Ceylan Alkan

Ceylan Alkan

Bülbülün Kırk Şarksı

Bülbülün Kırk Şarksı

İskender PALA

“Sevdiğinin sevdiğini sev”

          Bir bülbülden dinlemek; en güzel, en özel şarkısını sevdiğine… Öyle bir aşk ki, kaç yüzyıl önce başlamış hasret, vuslat duası edilmiş yanık bir şarkı ile. Bıkmadan, yılmadan, vazgeçmeden; sevdanın gereğini yerine getirmiş Bülbül, tüm vefasıyla…

          Sevdiğiyle ateşe atılmayı göze almaktır aşk, bir an bile gözünü kırpmadı Bülbül, İbrahim ile girerken dumanı gökyüzünü sarmış alevlerin içine. Her ikisini de seven vardı bir de, yakar mı onları, yakmadı elbette.
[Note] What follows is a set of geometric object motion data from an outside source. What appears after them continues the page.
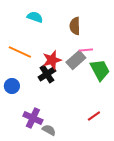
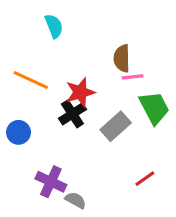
cyan semicircle: (35, 17) -> (54, 26), turned 49
brown semicircle: (75, 26) -> (122, 58), moved
gray rectangle: (76, 60) -> (116, 126), moved

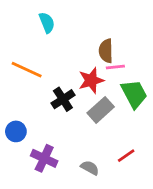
red star: (80, 92) -> (91, 80), moved
blue circle: (18, 132) -> (16, 131), moved
gray semicircle: (76, 200) -> (90, 168), moved

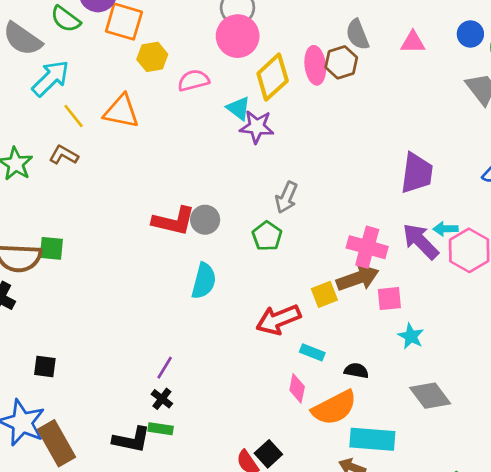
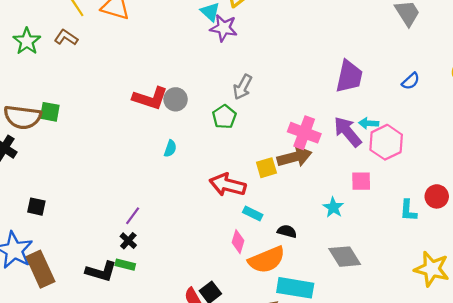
cyan semicircle: (204, 281) -> (170, 149), size x0.6
pink square: (389, 299) -> (361, 181), moved
red arrow: (278, 320) -> (228, 185), turned 32

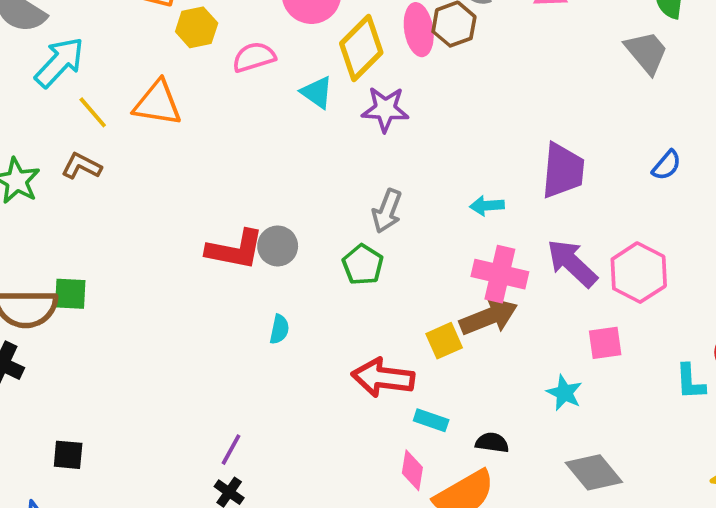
purple star: (224, 28) -> (385, 109), moved
cyan arrow: (369, 123) -> (487, 206), moved

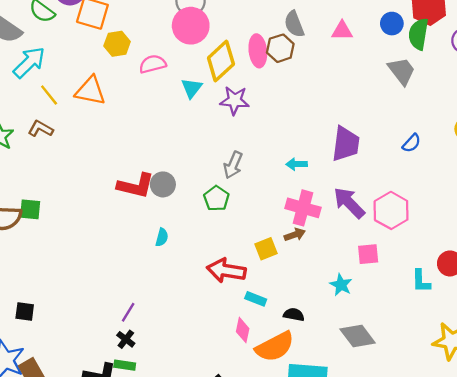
cyan triangle: (317, 92) -> (192, 88), turned 30
brown arrow: (489, 317) -> (295, 235), size x0.6

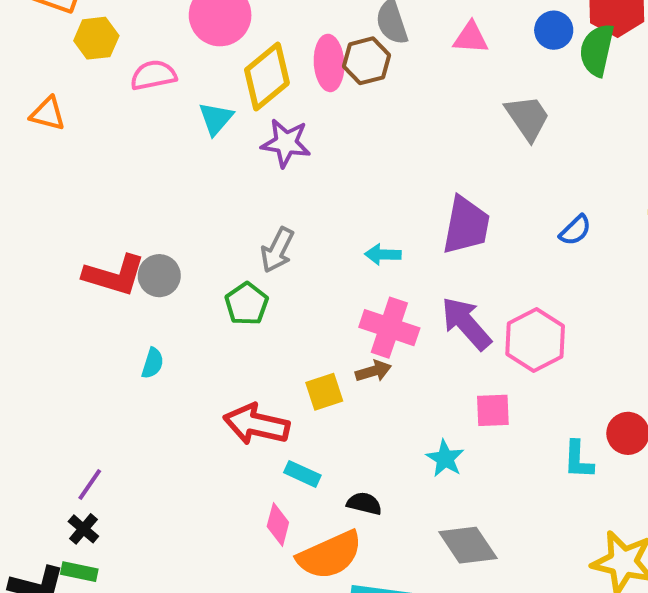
gray trapezoid: (402, 71) -> (528, 118), moved
orange triangle: (90, 91) -> (48, 114), size x0.7

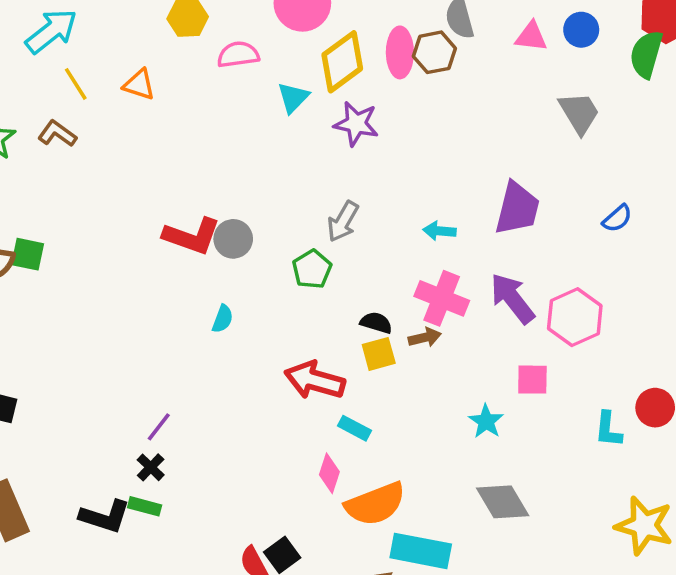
blue circle: (554, 30) -> (581, 30), moved
black semicircle: (364, 504) -> (376, 323), moved

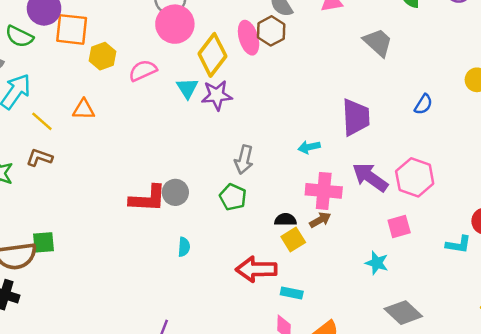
purple star: (356, 124) -> (217, 95), moved
cyan L-shape: (608, 429) -> (458, 244), turned -70

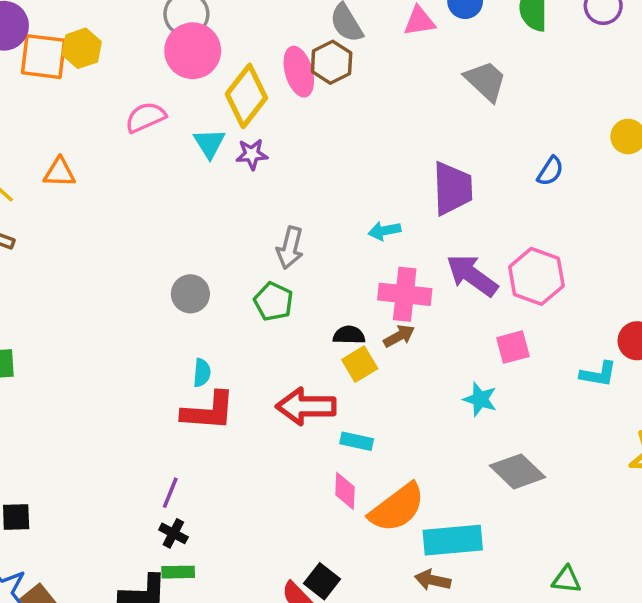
yellow hexagon: (102, 56) -> (82, 48), moved
purple star: (217, 95) -> (252, 154), size x0.7
red L-shape: (148, 199) -> (208, 411), moved

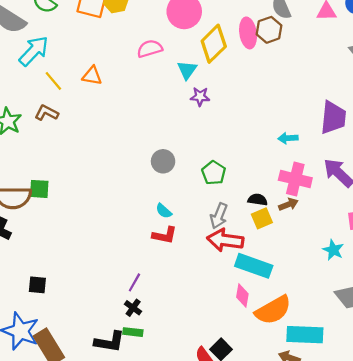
purple star: (252, 154) -> (200, 97), moved
gray arrow: (290, 248) -> (219, 216), moved
cyan semicircle: (202, 373) -> (164, 211), turned 119
red L-shape: (208, 411) -> (165, 235), size x0.7
cyan rectangle: (357, 441) -> (254, 266), size x1.8

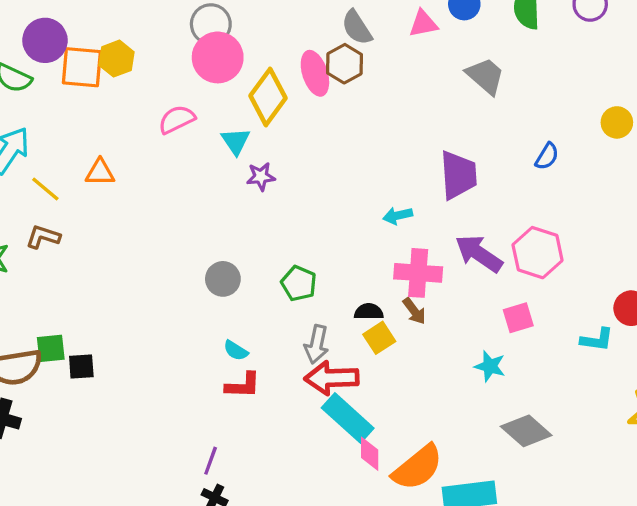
brown arrow: (288, 204) -> (414, 311), turned 84
cyan rectangle: (254, 266) -> (348, 418), moved, turned 32
black square: (37, 285) -> (81, 366), moved

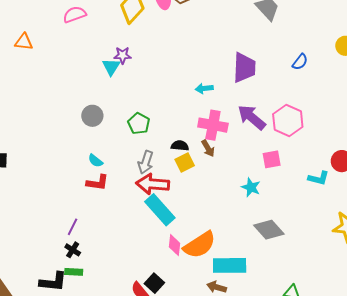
cyan triangle: (236, 141) -> (111, 67), moved
pink diamond: (370, 454) -> (175, 245), moved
Yığın yığın kütükler yeşilliklere, ateş yalımları şelalelere durmuş, kül kül, kor kor  odunlar balıklara, ırmakların çevrelediği rengarenk ve kokusu mest eden güllerle bezeli bir bahçeye dönüşüvermişti. Böylece başlamıştı Bülbülün aşkı Güle…
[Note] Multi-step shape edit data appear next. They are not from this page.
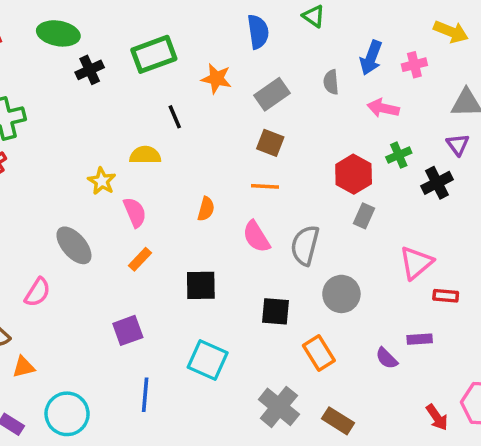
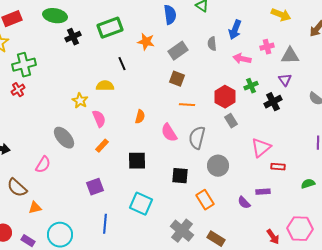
pink cross: (414, 65) -> (267, 47), moved
orange line: (265, 186) -> (187, 105), moved
gray rectangle: (364, 216) -> (231, 121), turned -56

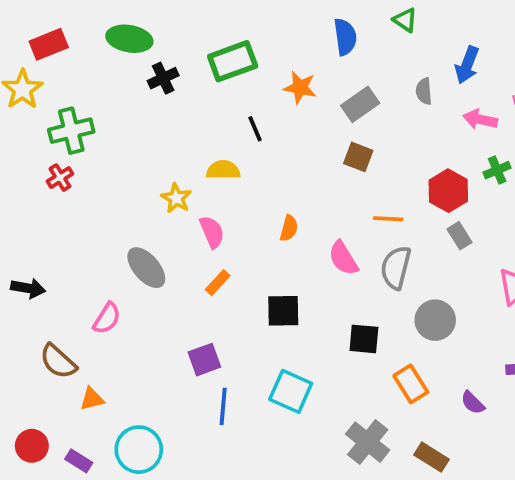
orange line: (187, 105) -> (388, 219), moved
purple semicircle: (244, 203) -> (473, 403), moved
blue line: (105, 224) -> (223, 406), moved

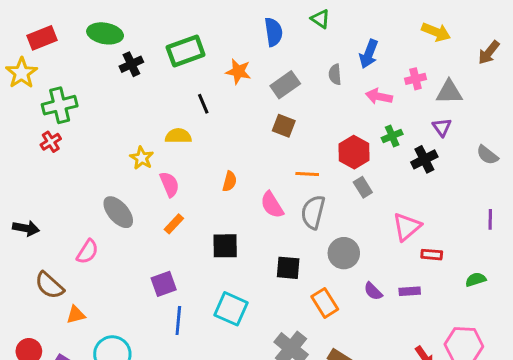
purple semicircle: (473, 403) -> (373, 291), moved

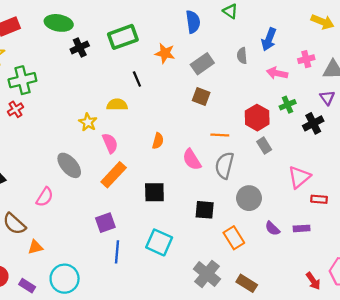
orange rectangle: (174, 224) -> (114, 175), size x1.6

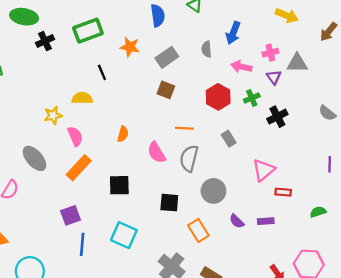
purple triangle: (327, 98) -> (274, 77), moved
red hexagon: (257, 118) -> (218, 97), moved
yellow star: (88, 122) -> (53, 115), turned 30

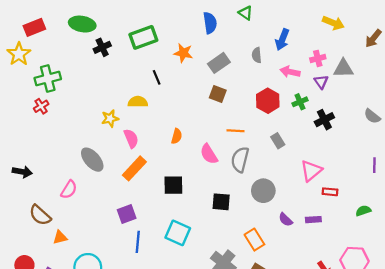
orange rectangle: (198, 230) -> (254, 240), moved

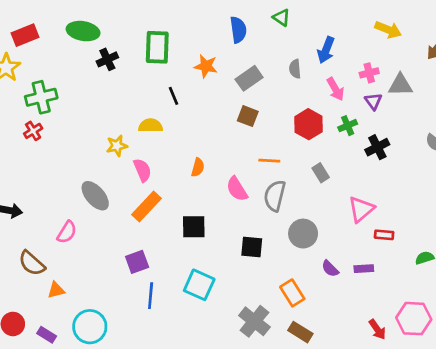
green rectangle: (143, 37) -> (157, 47), turned -68
pink arrow: (290, 72) -> (335, 89), turned -132

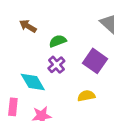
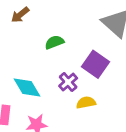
brown arrow: (28, 26) -> (20, 15), moved, turned -70
purple cross: (56, 65) -> (68, 82), moved

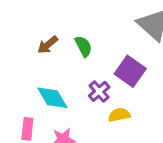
brown arrow: (20, 15) -> (48, 45), moved
green semicircle: (54, 42) -> (83, 46), turned 84

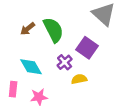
green semicircle: (83, 46) -> (53, 30), size x1.6

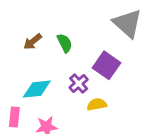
green semicircle: (53, 30) -> (65, 43), size x0.6
cyan diamond: (31, 67) -> (37, 89), turned -65

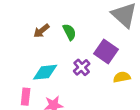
yellow semicircle: (97, 104) -> (122, 77), moved

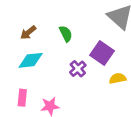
brown arrow: (41, 31) -> (28, 33), moved
cyan diamond: (45, 72) -> (31, 60), moved

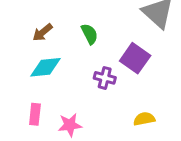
purple cross: (78, 69) -> (105, 78), turned -35
yellow semicircle: (118, 78) -> (144, 119), moved

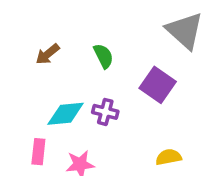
cyan diamond: (46, 67) -> (66, 114), moved
purple cross: (105, 78) -> (105, 112), moved

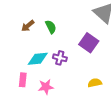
green semicircle: (103, 56) -> (51, 27), moved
          Açılacak en güzel Gülü görmekti Bülbülün duası ve vefasının karşılığında verilmiş  muhteşem sesiyle, onu görünceye kadar biriktirdiği şarkıları ezberlemişti. Nereden başlanır, nasıl dökülür yaşanılanlar, bir ömre bin  ömür sığdıranların kahramanca destanları Kırk Şarkıya nasıl sığdırılır bilinmez ama Bülbül bu, verdiği sözü tutmayı başarmış. Tamı tamına kırk şarkı…  

          Bülbül bir çok acıya şahitlik ettiği Mekke’yi, “ırk, renk, dil veya bölge farklılıkları sebebiyle başkalarına tahakkümü kendilerine hak gören bir avuç insanın ve onların soylarından gelenlerin ellerinde, bitmek bilmeyen hırsın verdiği peşin hükümlülükle yönetildiği” şeklinde cümlelerle tarif ediyor. Ve en çok da dünyaya gelen kızların yaşama haklarının ellerinden alındığı saatlerin çığlığı bastırıyor Bülbülün sesini. Uykusuz geceleri dolduran bir vaktin en tenhasına çekilip, buruk nağmelere dönüştürdüğü en derin acıların iniltisini anlamıyordu hiç kimse. Ne kadar da çok keder sığdırmıştı yaşamına Bülbül, Gülü beklerken…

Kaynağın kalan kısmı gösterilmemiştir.